(GIVEN DATA begins)
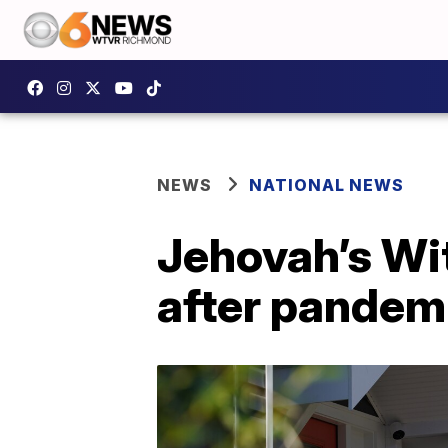
NEWS
NATIONAL NEWS
Jehovah’s Wi
after pandem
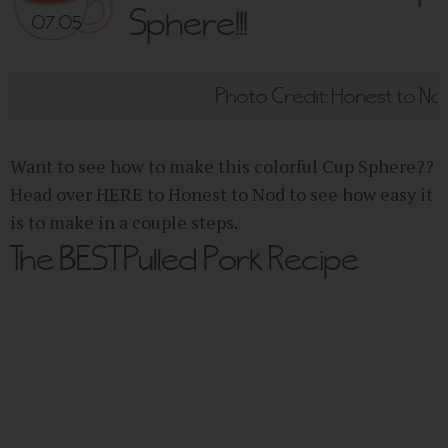
Sphere!!!
07.05
Photo Credit: Honest to No
Want to see how to make this colorful Cup Sphere??
Head over HERE to Honest to Nod to see how easy it
is to make in a couple steps.
The BEST Pulled Pork Recipe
(GIVEN DATA ends)
* WHAT TO WORK ON *
Set every entry down again exactly as written, and omit the images.

* TASK SOLUTION *
NEWS
NATIONAL NEWS
Jehovah’s Wi
after pandem
Sphere!!!
07.05
Photo Credit: Honest to No
Want to see how to make this colorful Cup Sphere??
Head over HERE to Honest to Nod to see how easy it
is to make in a couple steps.
The BEST Pulled Pork Recipe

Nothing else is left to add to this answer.